Please try to write in legible and proper sentences, using capital letters, etc.

Anyway, the answer is the same (that is, C(7,4)) because the number of ways in which TO can win the series is the same, whether they play all 7 games or whether they stop upon winning 4 games. In other words, they could win the first 4, then play 3 more useless games, without changing the fact that they win the series.

WARNING: the *probabilities* are not the same here! To get the probability that TO wins you cannot just look at the probability they would win 4 out of 7; you need to use the fact that the play stops whenever either team reaches 4 wins (and so, for example, the other "useless" games would NOT be played). Maybe that is what the question meant when it said the number is not C(7,4)
 
C(7,4) written as string of 1 and 0 contains strings like 1111000 which end with losses - you can interpret them as 1111, so you get the same number. But following this logic, you could add things like 1111111, too, and then you get problems with the number of different series. In addition, as Ray Vickson mentioned, the probability for 1111 is not the same as the probability for 1111000, and you should keep those things separate.
 
I should have said that after winning the first 4 the team can play and *lose* the next 3 games, etc. That is, they still win exactly 4 games.
 
oh okay, and i will try to write proper sentences.

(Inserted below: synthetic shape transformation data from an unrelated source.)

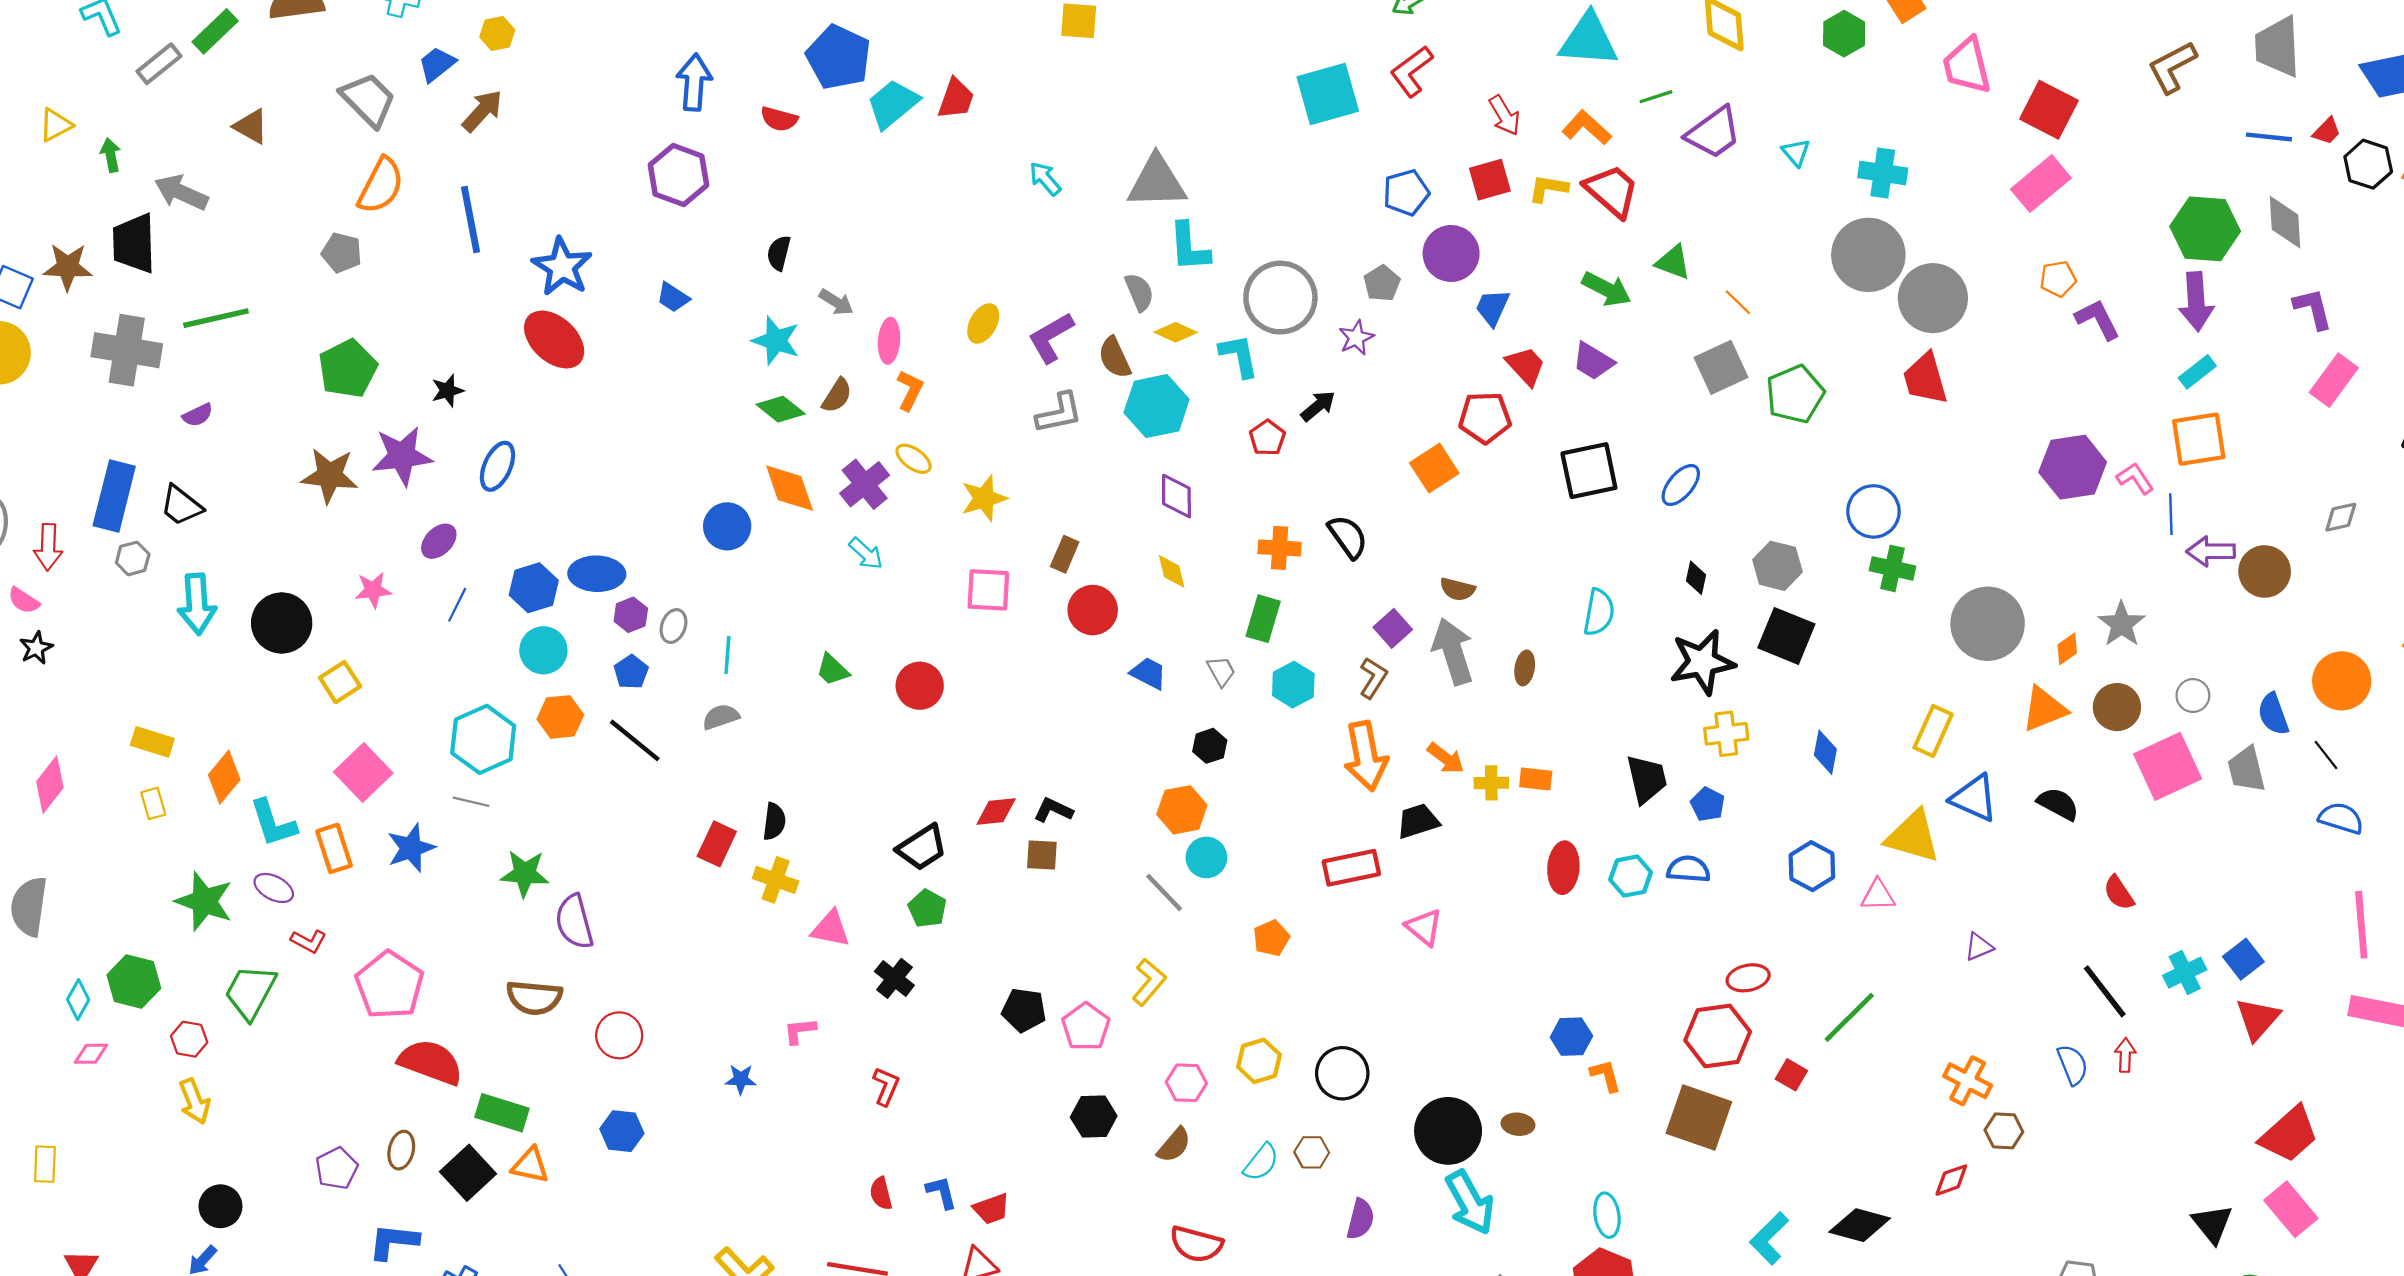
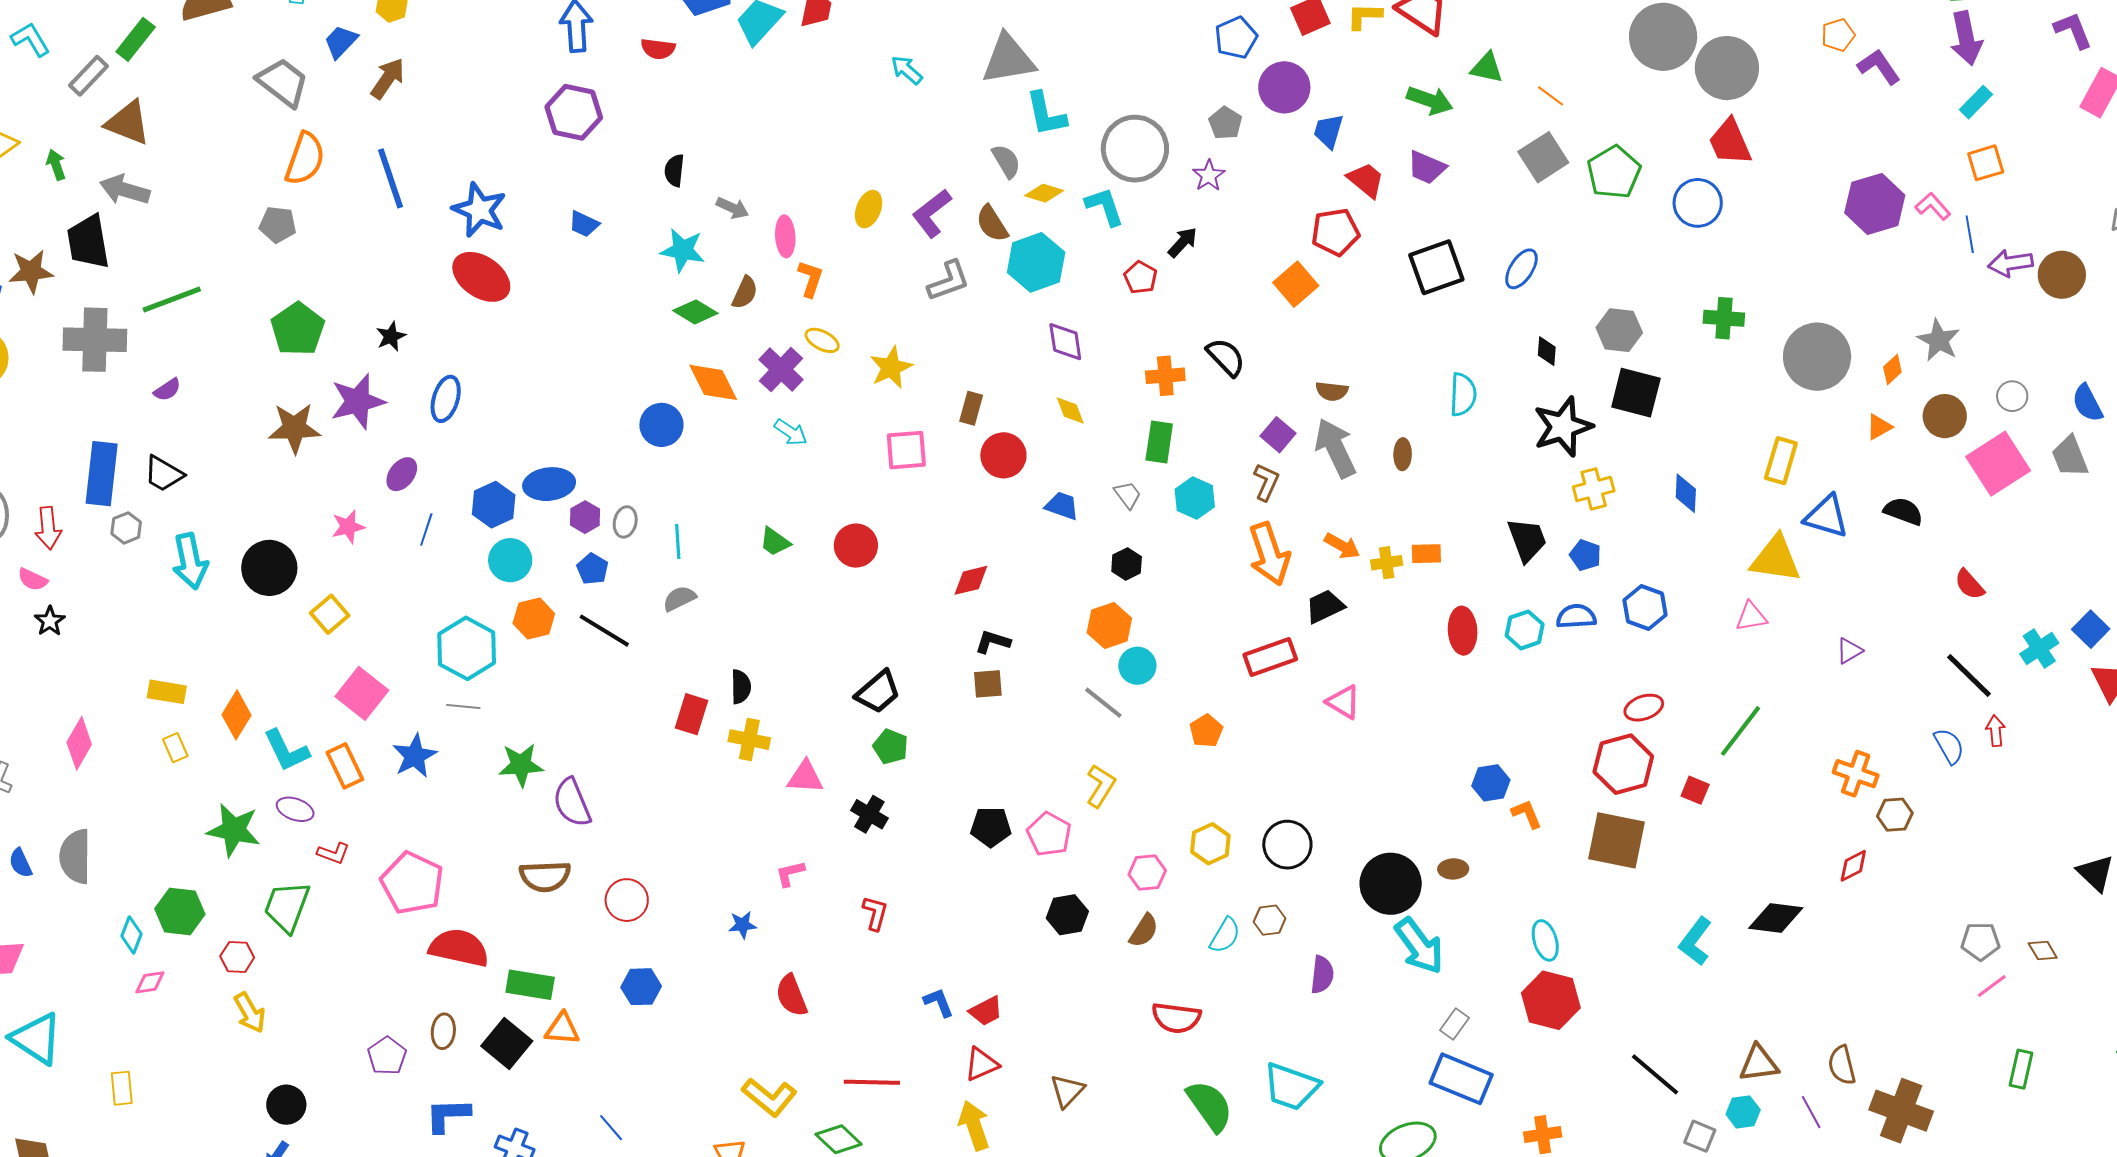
brown triangle: (251, 126) -> (128, 123), moved, size x1.4
orange square: (2199, 439) -> (1986, 163), size x0.7
blue circle: (1873, 511) -> (1698, 203), moved
orange triangle: (2044, 709) -> (1879, 427), size x0.6
red diamond: (996, 812) -> (971, 580), moved
blue hexagon: (1812, 866) -> (1645, 608), moved
red semicircle: (881, 1193) -> (791, 995), moved, size x1.4

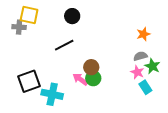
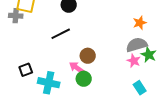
gray semicircle: (140, 56) -> (137, 45), size x1.5
green circle: (93, 78) -> (84, 79), moved
black square: (29, 81) -> (26, 70), size x0.6
cyan rectangle: (145, 87) -> (140, 88), moved

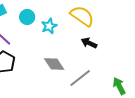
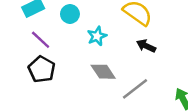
cyan star: (49, 26) -> (97, 36), moved

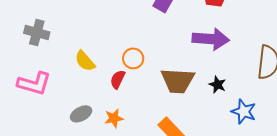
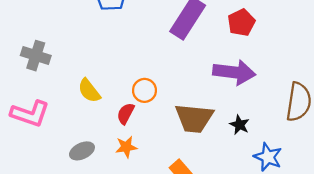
orange star: (114, 118) -> (126, 147), moved

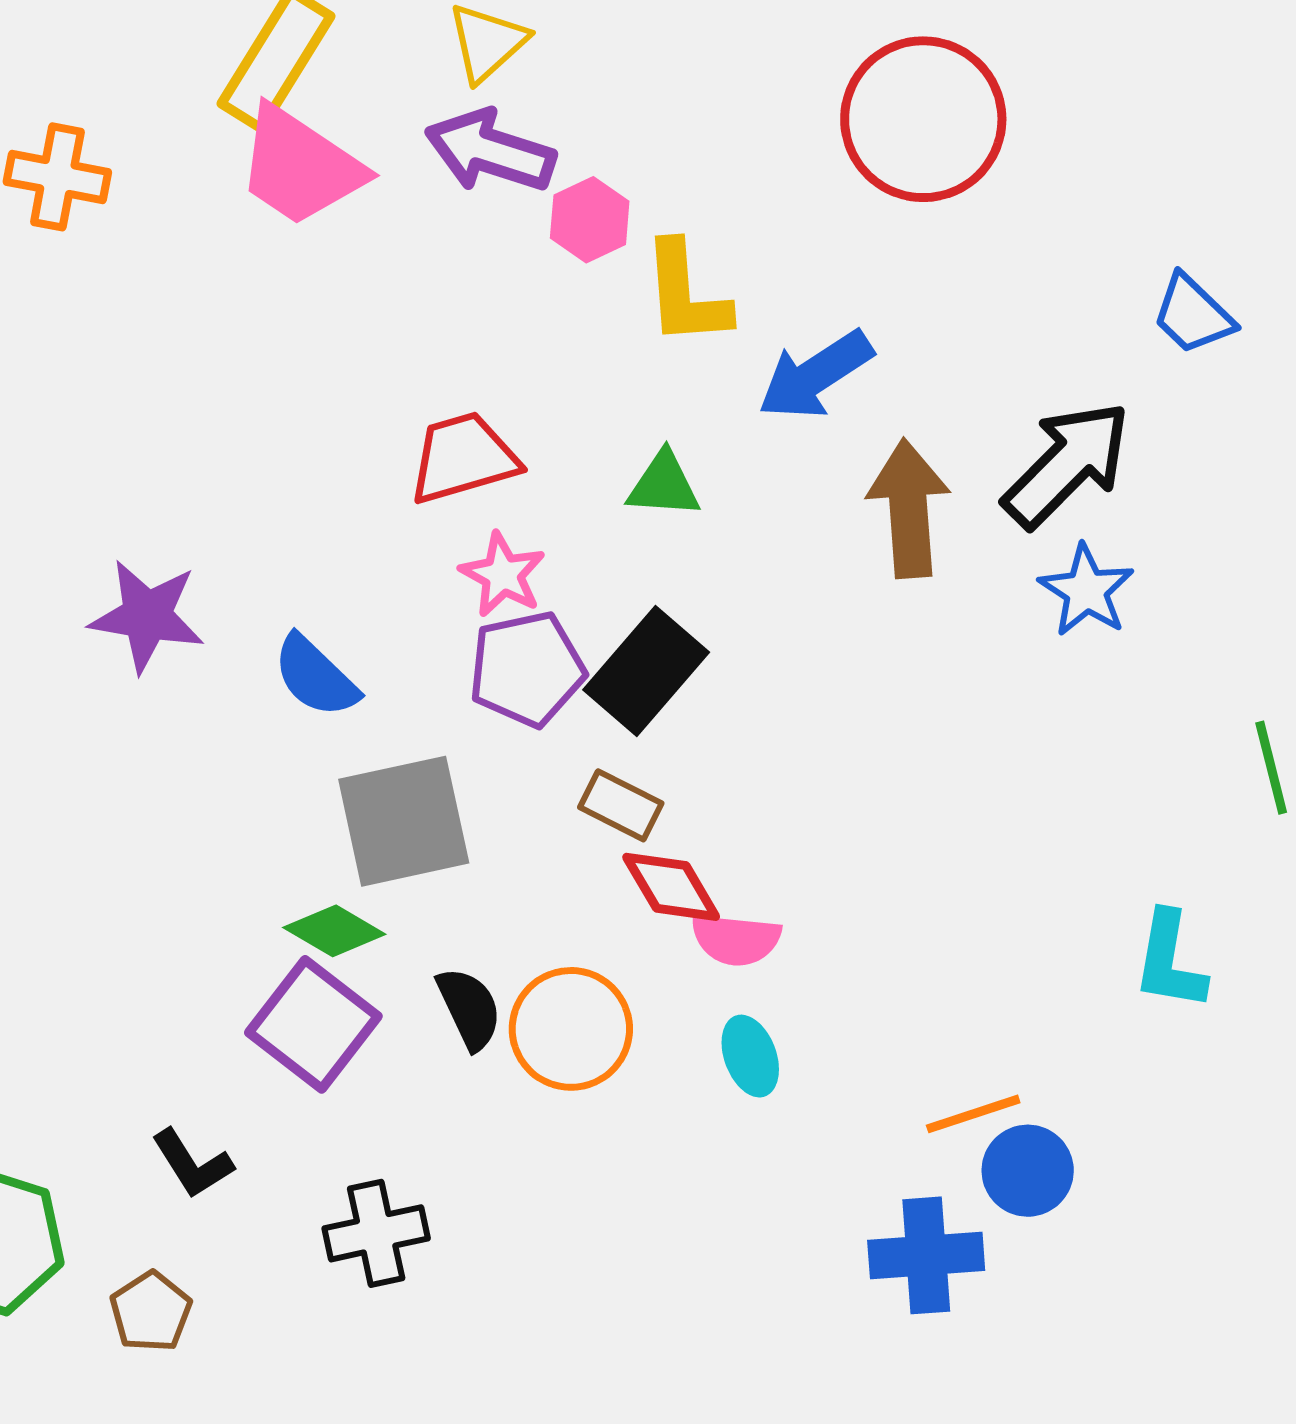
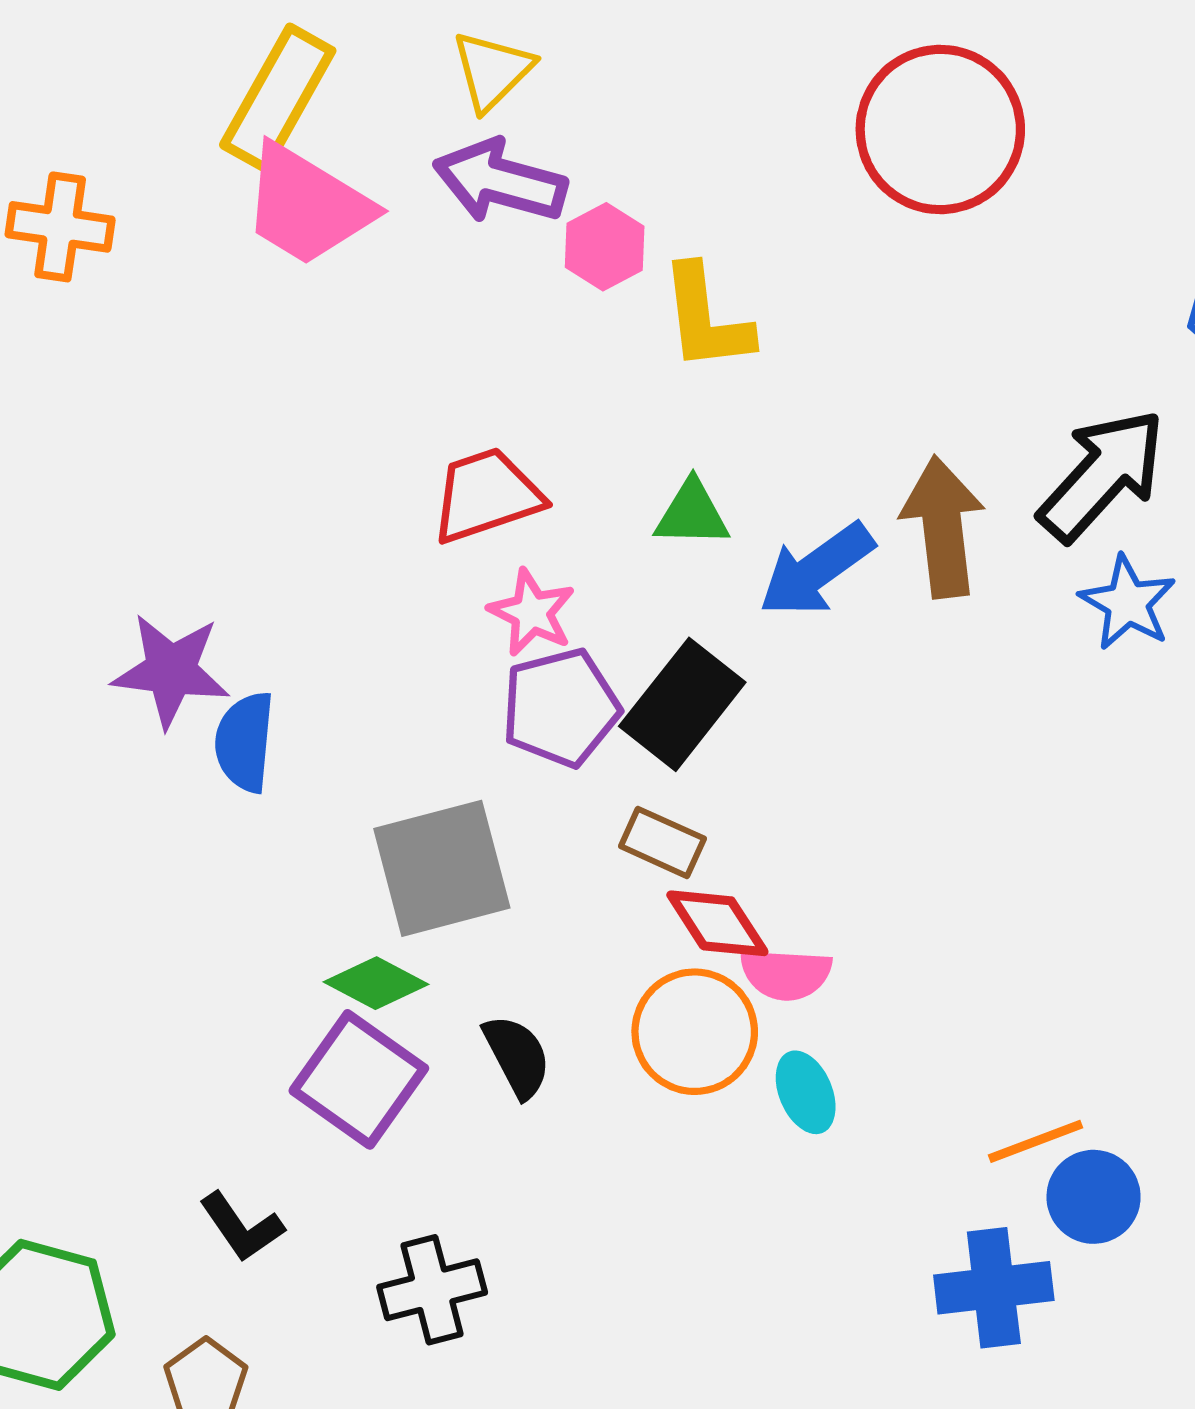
blue arrow: (815, 375) -> (816, 570), moved
blue semicircle: (316, 676) -> (245, 742), moved, turned 54
orange circle: (571, 1029) -> (695, 1032), moved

and one more thing can i count the probabilities using Bernoulli trial,
for each scenario like... what is probability of Team win the series

team wins series 4-0 P= p^4
team wins series 4-1 P = 4 p^4 q
team wins series 4-2 P = 10 p^4 q^2
team wins series 4-3 P = 20 p^4 q^3

and then add all of the probabilities.

Thank you for helping :)
 
Mouse07 said:
oh okay, and i will try to write proper sentences.

and one more thing can i count the probabilities using Bernoulli trial,
for each scenario like... what is probability of Team win the series

team wins series 4-0 P= p^4
team wins series 4-1 P = 4 p^4 q
team wins series 4-2 P = 10 p^4 q^2
team wins series 4-3 P = 20 p^4 q^3

and then add all of the probabilities.

Thank you for helping :)

win on 4-0: prob. = p^4
win on game 5: must win 3 of the first 4, then win game 5, so prob. = C(4,3) p^3 q p = 4 p^4 q, so yes, your formula is correct in this case. The others are the same, but you should write out the reasons, not just the final formulas---after all, you want whoever is marking your work to understand what you are doing and give you the marks that you deserve.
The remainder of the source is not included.